I am not a cryptographic nor a browser security expert. I was wondering where there was more information / documentation I could read to understand Solid’s security & usability design decisions for federated authentication. I understand the initial signin needs your-app.com to redirect to pod-identity-provider.com where your users authenticate before being redirected back to your-app.com with url params containing session info. When this has occurred, why is this information (url parameters of
code) only held in memory and not stored in localStorage?
If it is stored in localStorage then any script running on that subdomain could access the information and send it to a different website from which the users’ session could be misused correct? However the user is still trusting your-app.com to not be malign, i.e. your-app.com can misuse its access to the Solid pod resources you have given it access to. I do not yet understand what the additional security is from not storing the information in localStorage. Is the security model of other websites like Supabase (which stores your session / session refresh tokens in localStorage) making the assumption your-app.com and all the scripts you load on to it are not malign?

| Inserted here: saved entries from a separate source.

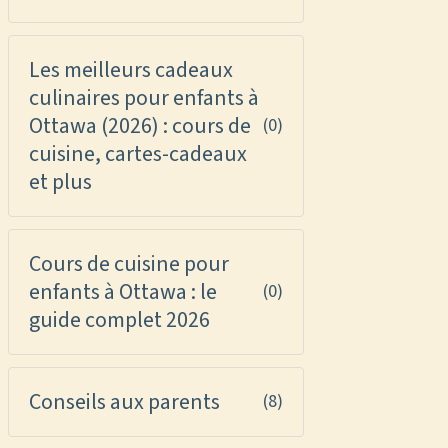
Les meilleurs cadeaux
culinaires pour enfants à
Ottawa (2026) : cours de
(0)
cuisine, cartes-cadeaux
et plus
Cours de cuisine pour
enfants à Ottawa : le
(0)
guide complet 2026
Conseils aux parents
(8)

A separate but related question is: if your-app.com captures the parameters and saves them to local storage, then when the user refreshes the page your-app.com sets these same parameters before calling
handleIncomingRedirect, does this work or are the url parameters only a one-time use? … I’m asking as if this not a one time use then one could easily subvert the current security model to avoid the “refresh” step, i.e. when a user first logs in you use a custom client that stores code and state in localstorage so if the user immediately refreshes the page they can still use the application straight away without the redirect to the auth service and back to your app (with a new pair of
code url parameters).
And more importantly please, could you point me to where I could have found that answer myself. Thank you. I guess this is in the code somewhere.
I don’t think I’ve worded this very succinctly but any assistance in understanding this security flow would be appreciated.